Justice : mort sur ordonnances ?
Le projet de loi de programmation a enfin été transmis aux professionnels de la justice le 9 mars. Sa transmission au Conseil d’Etat a été fixée au 15 mars.
Le projet de texte confirme les orientations que nous avons dénoncées dès nos premières auditions par les rapporteurs des chantiers. Il signe non seulement la suppression des 307 tribunaux d’instance mais aussi la disparition du juge d’instance qui est le juge de proximité par excellence. Sous l’intitulé hypocrite de « chambre dénommée tribunal d’instance », les sites des actuels tribunaux d’instance seront tous – pour le moment – maintenus en activité mais la spécificité de la justice de proximité disparaîtra. Les contentieux seront fondus dans la masse du tribunal de grande instance, de même que les personnels qui seront voués à se déplacer entre les différents sites.
Nous dénonçons le mépris affiché vis-à-vis des 22 000 fonctionnaires des juridictions. La justice de proximité regroupe, dans un ensemble actuellement cohérent, les expulsions locatives, les tutelles, les crédits à la consommation… Elle est essentiellement consacrée aux personnes les plus fragilisées et justifie une spécialisation de ceux qui la traitent. Sous couvert de réforme « partant du terrain », la répartition des contentieux sera rendue illisible et inégalitaire sur le territoire national puisqu’elle sera variable selon les départements. Le projet marque également une déshumanisation de la justice avec une nouvelle régression des droits de la défense et des libertés publiques en matière pénale et une véritable privatisation de la justice civile.
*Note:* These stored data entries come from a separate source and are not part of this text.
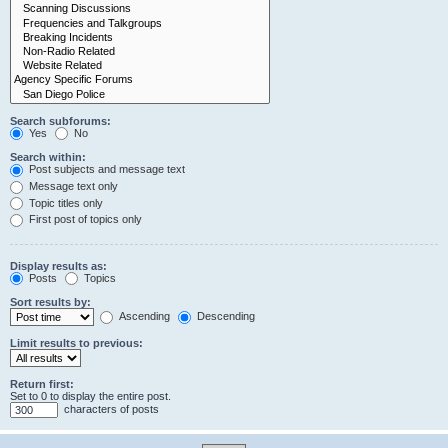
Search subforums:
Yes
No
Search within:
Post subjects and message text
Message text only
Topic titles only
First post of topics only
Display results as:
Posts
Topics
Sort results by:
Ascending
Descending
Limit results to previous:
Return first:
Set to 0 to display the entire post.
characters of posts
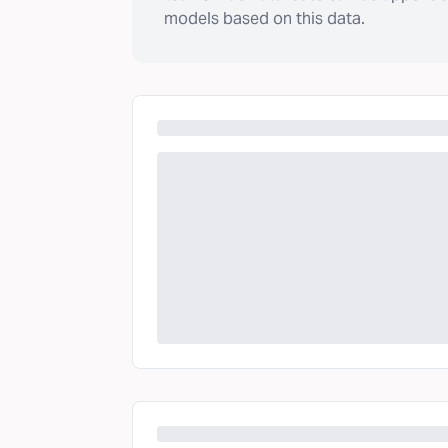
models based on this data.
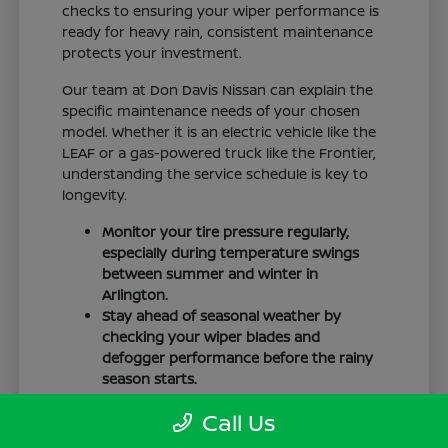
checks to ensuring your wiper performance is
ready for heavy rain, consistent maintenance
protects your investment.
Our team at Don Davis Nissan can explain the
specific maintenance needs of your chosen
model. Whether it is an electric vehicle like the
LEAF or a gas-powered truck like the Frontier,
understanding the service schedule is key to
longevity.
Monitor your tire pressure regularly,
especially during temperature swings
between summer and winter in
Arlington.
Stay ahead of seasonal weather by
checking your wiper blades and
defogger performance before the rainy
season starts.
Keep your cabin clean to protect the
Call Us
interior materials, whether you have
cloth or leatherette seating surfaces.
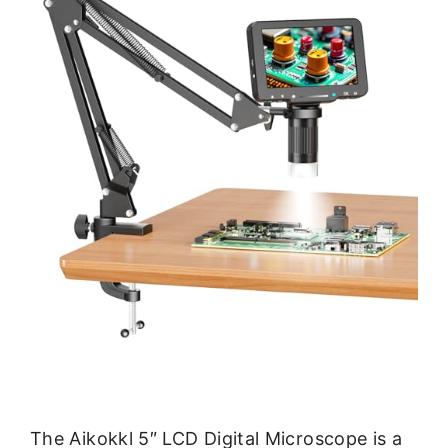
The Aikokkl 5″ LCD Digital Microscope is a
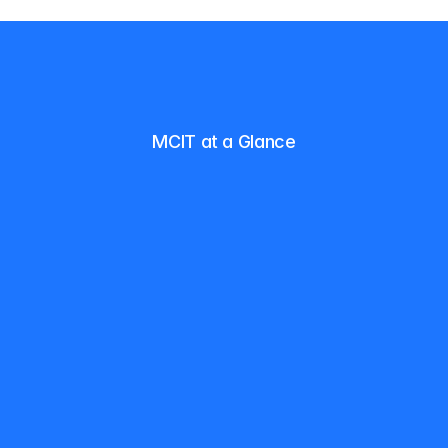
MCIT at a Glance
F
o
r
n
e
a
r
l
y
t
w
o
d
e
c
a
d
e
s
,
M
C
I
T
h
a
s
b
e
e
n
h
e
l
p
i
n
g
s
t
u
d
e
n
t
s
l
a
u
n
c
h
a
n
d
g
r
o
w
c
a
r
e
e
r
s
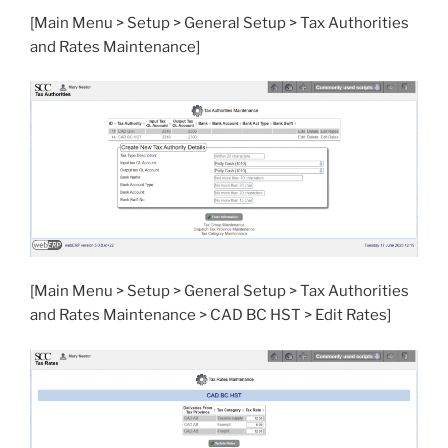
[Main Menu > Setup > General Setup > Tax Authorities
and Rates Maintenance]
[Main Menu > Setup > General Setup > Tax Authorities
and Rates Maintenance > CAD BC HST > Edit Rates]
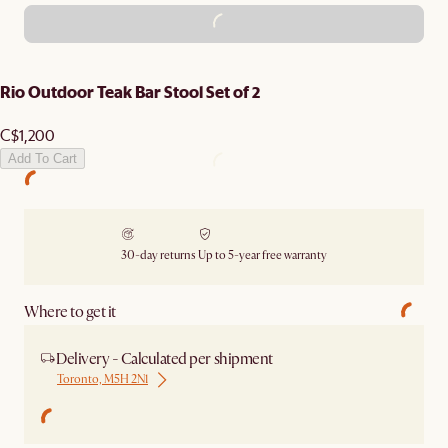
ADD TO CART - C$1,200
Rio Outdoor Teak Bar Stool Set of 2
C$1,200
Add To Cart
30-day returns
Up to 5-year free warranty
Where to get it
Delivery - Calculated per shipment
Toronto, M5H 2N1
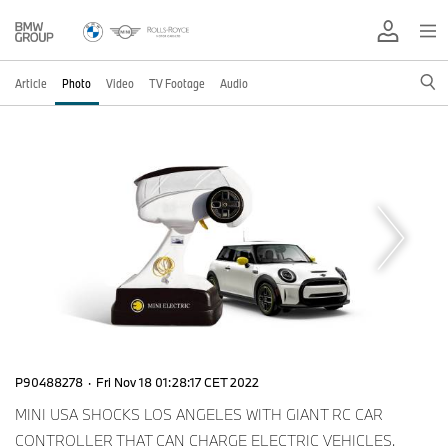
Article
Photo
Video
TV Footage
Audio
P90488278
·
Fri Nov 18 01:28:17 CET 2022
MINI USA SHOCKS LOS ANGELES WITH GIANT RC CAR
CONTROLLER THAT CAN CHARGE ELECTRIC VEHICLES.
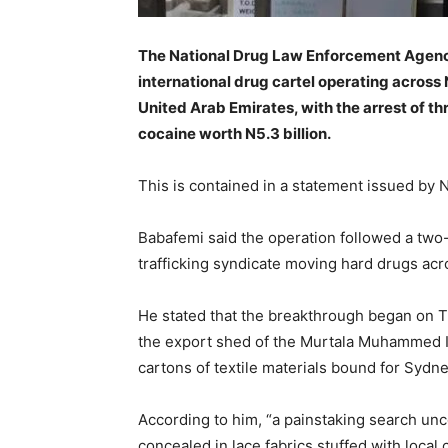
The National Drug Law Enforcement Agenc
international drug cartel operating across 
United Arab Emirates, with the arrest of t
cocaine worth N5.3 billion.
This is contained in a statement issued by
Babafemi said the operation followed a two
trafficking syndicate moving hard drugs acr
He stated that the breakthrough began on 
the export shed of the Murtala Muhammed In
cartons of textile materials bound for Sydney
According to him, “a painstaking search un
concealed in lace fabrics stuffed with local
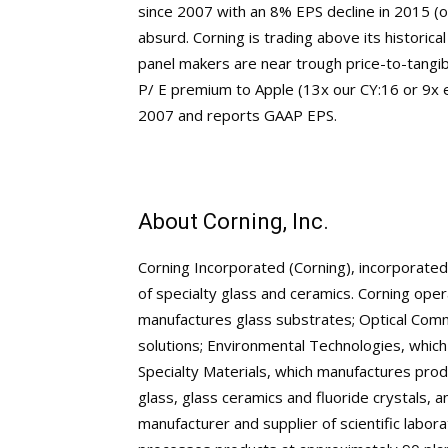
since 2007 with an 8% EPS decline in 2015 (o
absurd. Corning is trading above its historic
panel makers are near trough price-to-tangibl
P/ E premium to Apple (13x our CY:16 or 9x
2007 and reports GAAP EPS.
About Corning, Inc.
Corning Incorporated (Corning), incorporate
of specialty glass and ceramics. Corning ope
manufactures glass substrates; Optical Commu
solutions; Environmental Technologies, which
Specialty Materials, which manufactures prod
glass, glass ceramics and fluoride crystals, 
manufacturer and supplier of scientific lab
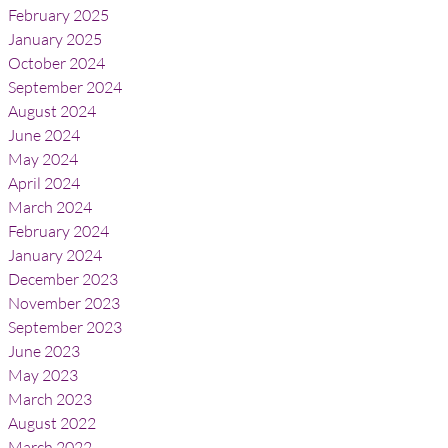
February 2025
January 2025
October 2024
September 2024
August 2024
June 2024
May 2024
April 2024
March 2024
February 2024
January 2024
December 2023
November 2023
September 2023
June 2023
May 2023
March 2023
August 2022
March 2022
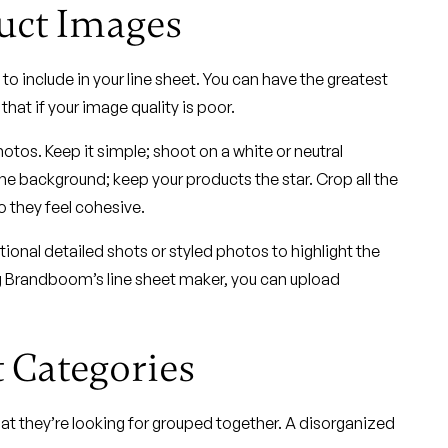
uct Images
to include in your line sheet. You can have the greatest
hat if your image quality is poor.
tos. Keep it simple; shoot on a white or neutral
the background; keep your products the star. Crop all the
 they feel cohesive.
ional detailed shots or styled photos to highlight the
ng Brandboom’s line sheet maker, you can upload
 Categories
what they’re looking for grouped together. A disorganized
Enfin, de très nombreuses dispositions relèvent de décrets et le gouvernement sollicite une large habilitation à légiférer par ordonnance, donc sans débat parlementaire, comme cela semble devenir l’habitude, et sans que les objectifs exacts soient définis. Les inquiétudes demeurent donc sur les réformes à venir, pour n’en citer que quelques-unes : – le devenir des juges d’instruction dont la fonction est à nouveau menacée, – les compétences des juges de l’application des peines dont la suppression est déjà prévue dans certaines juridictions, au détriment des justiciables pour lesquels un suivi de proximité est indispensable, – les dispositions visant à privatiser le traitement du contentieux civil, en réduisant le rôle du juge et la place de l’audience, – l’absence de l’avocat dans la procédure de comparution sur reconnaissance préalable de culpabilité.
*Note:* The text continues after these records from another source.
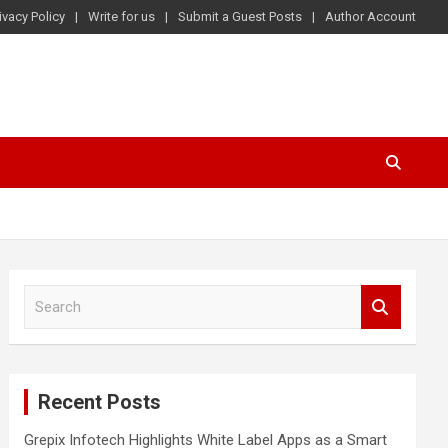
ivacy Policy
Write for us
Submit a Guest Posts
Author Account
S
e
a
r
c
Recent Posts
h
Grepix Infotech Highlights White Label Apps as a Smart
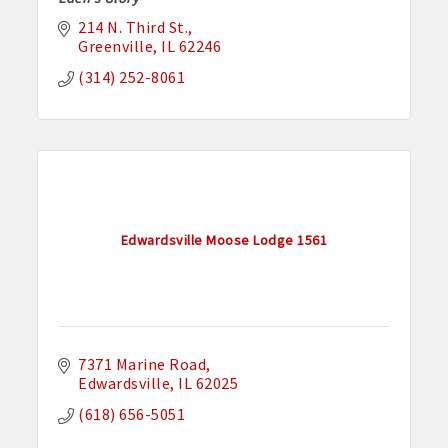
214 N. Third St.
Greenville
IL
62246
(314) 252-8061
Edwardsville Moose Lodge 1561
7371 Marine Road
Edwardsville
IL
62025
(618) 656-5051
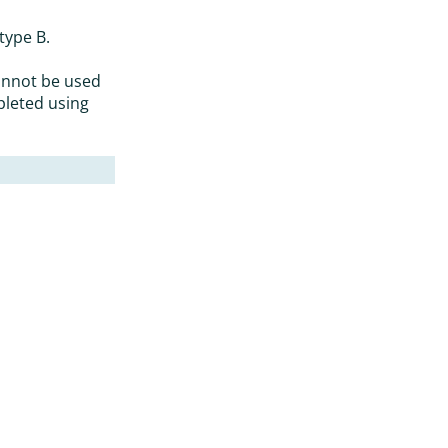
type B.
annot be used
pleted using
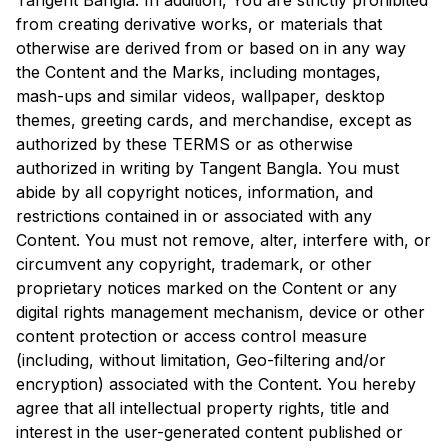
Tangent Bangla
. In addition, You are strictly prohibited
from creating derivative works, or materials that
otherwise are derived from or based on in any way
the Content and the Marks, including montages,
mash-ups and similar videos, wallpaper, desktop
themes, greeting cards, and merchandise, except as
authorized by these TERMS or as otherwise
authorized in writing by
Tangent Bangla
. You must
abide by all copyright notices, information, and
restrictions contained in or associated with any
Content. You must not remove, alter, interfere with, or
circumvent any copyright, trademark, or other
proprietary notices marked on the Content or any
digital rights management mechanism, device or other
content protection or access control measure
(including, without limitation, Geo-filtering and/or
encryption) associated with the Content. You hereby
agree that all intellectual property rights, title and
interest in the user-generated content published or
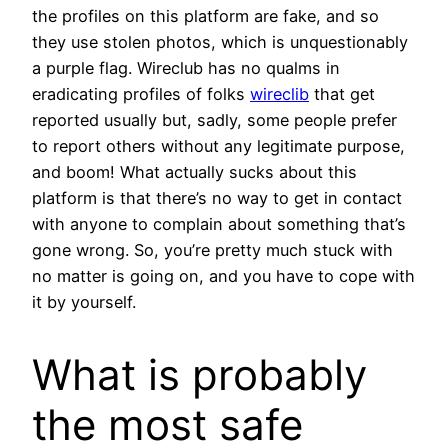
the profiles on this platform are fake, and so
they use stolen photos, which is unquestionably
a purple flag. Wireclub has no qualms in
eradicating profiles of folks
wireclib
that get
reported usually but, sadly, some people prefer
to report others without any legitimate purpose,
and boom! What actually sucks about this
platform is that there’s no way to get in contact
with anyone to complain about something that’s
gone wrong. So, you’re pretty much stuck with
no matter is going on, and you have to cope with
it by yourself.
What is probably
the most safe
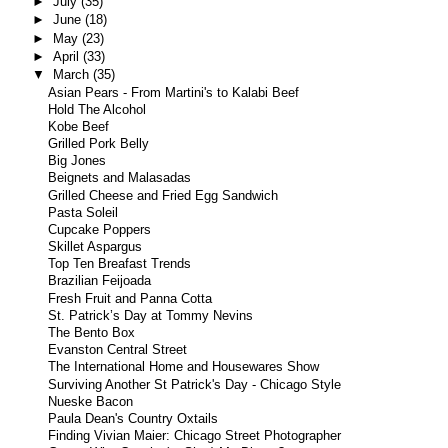
►
July
(35)
►
June
(18)
►
May
(23)
►
April
(33)
▼
March
(35)
Asian Pears - From Martini's to Kalabi Beef
Hold The Alcohol
Kobe Beef
Grilled Pork Belly
Big Jones
Beignets and Malasadas
Grilled Cheese and Fried Egg Sandwich
Pasta Soleil
Cupcake Poppers
Skillet Aspargus
Top Ten Breafast Trends
Brazilian Feijoada
Fresh Fruit and Panna Cotta
St. Patrick’s Day at Tommy Nevins
The Bento Box
Evanston Central Street
The International Home and Housewares Show
Surviving Another St Patrick's Day - Chicago Style
Nueske Bacon
Paula Dean's Country Oxtails
Finding Vivian Maier: Chicago Street Photographer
Nous refusons la mort programmée de la justice sur ordonnances. En conséquence, nous appelons à une mobilisation nationale le 30 mars, avec renvoi de l’ensemble des audiences, réunion d’assemblées générales extraordinaires au sein des juridictions et manifestations.
C’est pourquoi le barreau de Marseille a pris la décision de maintenir une mobilisation aux côtés des instances nationales par un appel au blocage des juridictions mercredi 21 mars 2018. Les désignations ordinales seront annulées. Nous restons vigilants sur les débats parlementaires à venir.